Look around you – do you see anyone who resembles you? Some of us are tall, some short, some fat and some thin, some have curly hair, some have straight hair. To continue that question: do you expect anyone else to have the exact same internal environment as you? The same hormone balances, the same gastrointestinal health, the same metabolism of food? No, of course not! So, in this day and age, why are we all trying to eat the same diet (low carb, high fat, etc) and expecting the same results? We seemed to have lost the individual approaches to health in this era of commercial food production and bombardment by various forms of dietary media, all persuasively telling us the best way to eat.
Also, if you are following an extreme diet, ask yourself: “How long can and will I be able to keep this up?” A diet should be sustainable for five years, ten years or a lifetime; otherwise you might as well give it up now.
Even though I promote a natural, whole foods diet, and even though I know exactly what is good for me to eat and what is not, I can’t be (and don’t want to be) perfect all the time. If you eliminate everything that you know is not good for you, you impose a strong degree of rigidity on yourself and this makes you an extremely unhealthy person.
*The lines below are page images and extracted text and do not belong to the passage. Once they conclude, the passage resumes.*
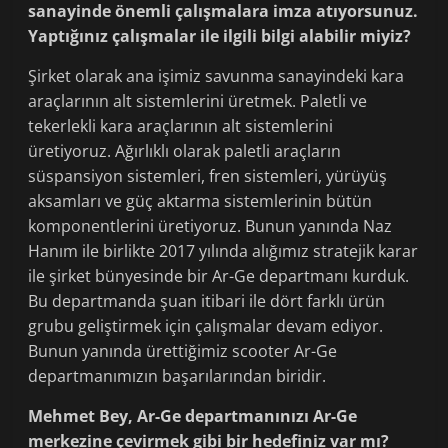
sanayinde önemli çalışmalara imza atıyorsunuz.
Yaptığınız çalışmalar ile ilgili bilgi alabilir miyiz?
Şirket olarak ana işimiz savunma sanayindeki kara
araçlarının alt sistemlerini üretmek. Paletli ve
tekerlekli kara araçlarının alt sistemlerini
üretiyoruz. Ağırlıklı olarak paletli araçların
süspansiyon sistemleri, fren sistemleri, yürüyüş
aksamları ve güç aktarma sistemlerinin bütün
komponentlerini üretiyoruz. Bunun yanında Naz
Hanım ile birlikte 2017 yılında alığımız stratejik karar
ile şirket bünyesinde bir Ar-Ge departmanı kurduk.
Bu departmanda şuan itibari ile dört farklı ürün
grubu geliştirmek için çalışmalar devam ediyor.
Bunun yanında ürettiğimiz scooter Ar-Ge
departmanımızın başarılarından biridir.
Mehmet Bey, Ar-Ge departmanınızı Ar-Ge
merkezine çevirmek gibi bir hedefiniz var mı?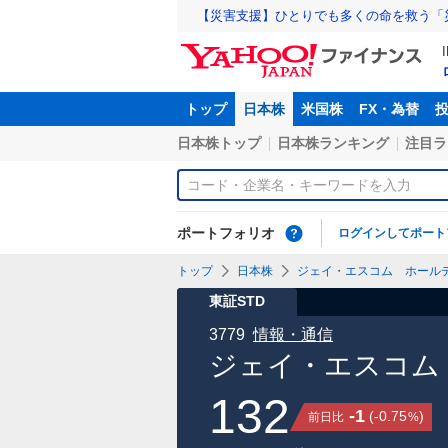
【災害支援】ひとりでも多くの命を救う「
トップ
日本株
米国株
FX・為替
日本株トップ
日本株ランキング
注目ラ
ポートフォリオ
ログインしてポート
トップ
日本株
ジェイ・エスコム ホールディ
東証STD
3779
情報・通信
ジェイ・エスコム
132
-1
(
-0.75
)
前日比
%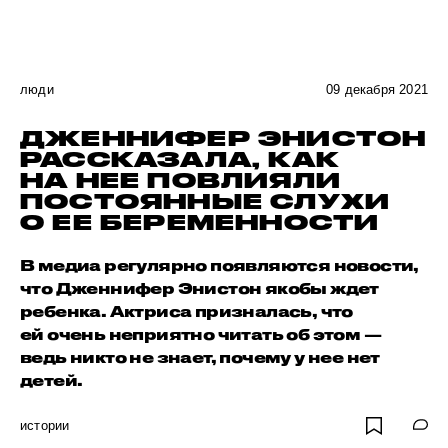
люди
09 декабря 2021
ДЖЕННИФЕР ЭНИСТОН
РАССКАЗАЛА, КАК
НА НЕЕ ПОВЛИЯЛИ
ПОСТОЯННЫЕ СЛУХИ
О ЕЕ БЕРЕМЕННОСТИ
В медиа регулярно появляются новости,
что Дженнифер Энистон якобы ждет
ребенка. Актриса призналась, что
ей очень неприятно читать об этом —
ведь никто не знает, почему у нее нет
детей.
истории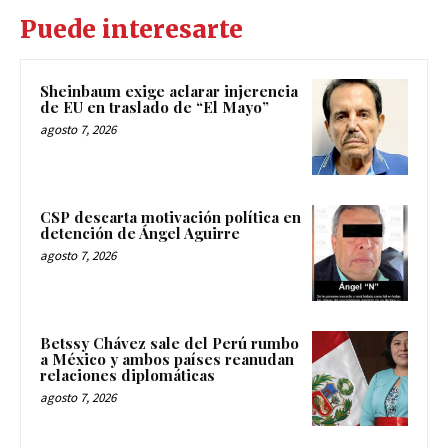
Puede interesarte
Sheinbaum exige aclarar injerencia
de EU en traslado de “El Mayo”
agosto 7, 2026
CSP descarta motivación política en
detención de Ángel Aguirre
agosto 7, 2026
Betssy Chávez sale del Perú rumbo
a México y ambos países reanudan
relaciones diplomáticas
agosto 7, 2026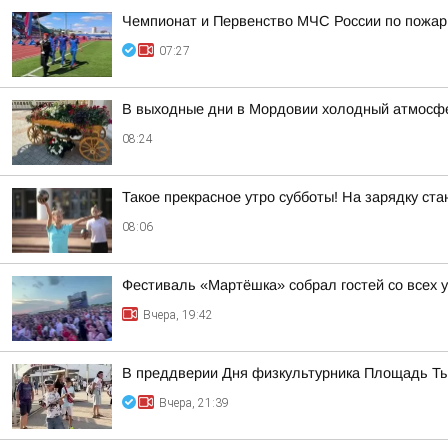
Чемпионат и Первенство МЧС России по пожар
07:27
В выходные дни в Мордовии холодный атмосфе
08:24
Такое прекрасное утро субботы! На зарядку стан
08:06
Фестиваль «Мартёшка» собрал гостей со всех 
Вчера, 19:42
В преддверии Дня физкультурника Площадь Тыс
Вчера, 21:39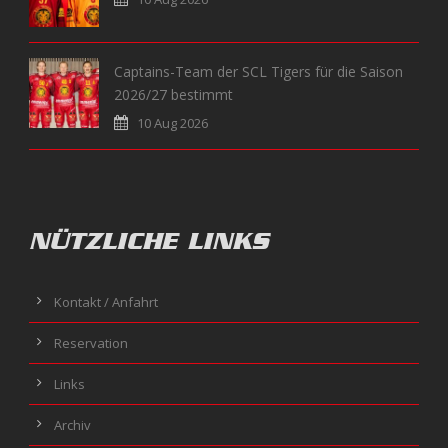
Captains-Team der SCL Tigers für die Saison
2026/27 bestimmt
10 Aug 2026
NÜTZLICHE LINKS
Kontakt / Anfahrt
Reservation
Links
Archiv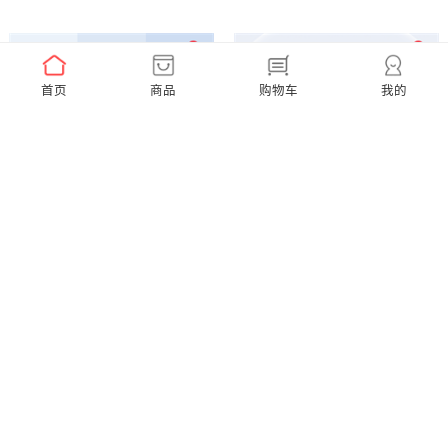
首页
商品
购物车
我的
经典系列刷头 两支装
缓震系列刷头 两支装（洁净 护龈 亮白）
￥59.00
￥69.00
A1K 小天才联名款【赠2支同款刷头】
￥299.00
X Pro Elite 超静音【赠2支通用刷头】
￥599.00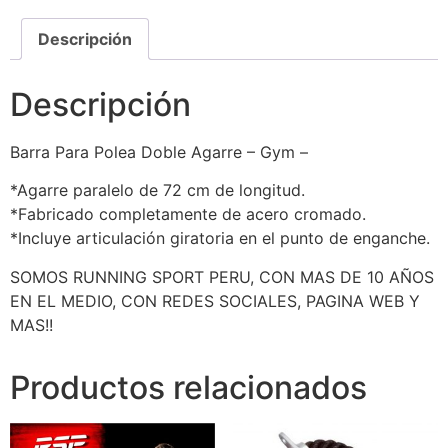
Descripción
Descripción
Barra Para Polea Doble Agarre – Gym –
*Agarre paralelo de 72 cm de longitud.
*Fabricado completamente de acero cromado.
*Incluye articulación giratoria en el punto de enganche.
SOMOS RUNNING SPORT PERU, CON MAS DE 10 AÑOS
EN EL MEDIO, CON REDES SOCIALES, PAGINA WEB Y
MAS!!
Productos relacionados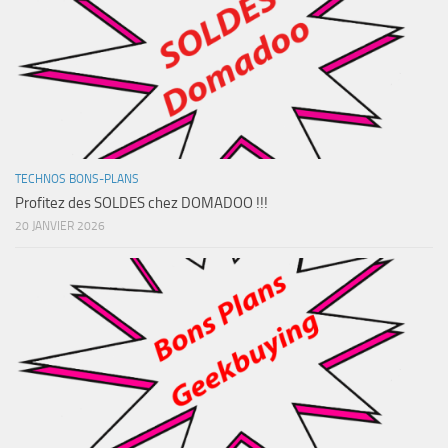
TECHNOS BONS-PLANS
Profitez des SOLDES chez DOMADOO !!!
20 JANVIER 2026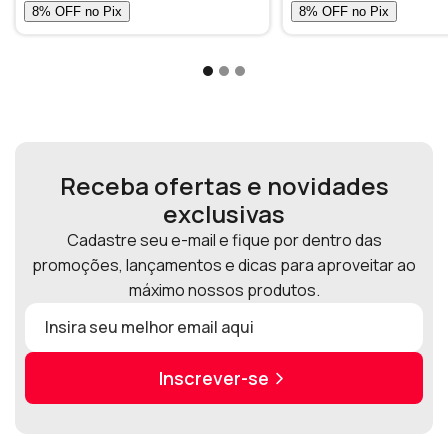
Receba ofertas e novidades
exclusivas
Cadastre seu e-mail e fique por dentro das
promoções, lançamentos e dicas para aproveitar ao
máximo nossos produtos.
Inscrever-se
This type of rigidity can make you unhappy and take away so much joy from your life. If you have to eat foods that you don’t like for your specific diet or feel that you can’t truly interact in life because of your dietary rigidity, know that something’s got to change!
If you eat good quality food most of the time, you should allow yourself indulgences from time to time, just try to be mindful of what you eat so that you savour every bite.
In addition, part of health is pleasure. If we deprive ourselves of our favourite foods or feel we cannot (or should not) share a celebration meal with our friends and family because of the food being served, it affects our health. Stressing about eating is counterproductive to our health.
How can I go about today to make sure I savour every bite of the good quality and not so good quality food? Eat mindfully. Rather than eating in front of the TV, at your desk, or in your car, take time to enjoy your meal. A great way to slow it down is to eat with your non-dominant hand or with chopsticks. You can also try putting down your fork in between bites. Take the time to chew your food which will help slow down the meal process and aid your digestion. Think about what you are eating and the process it went through to get to your plate. Experience the food from your five senses— taste, touch, sound, smell, and sight. Does the food taste bitter, sweet, sour, or salty? Is the texture smooth or crunchy? When you pay attention to the sensation of eating a meal and think about what you are eating, you are more likely to want to make healthy choices.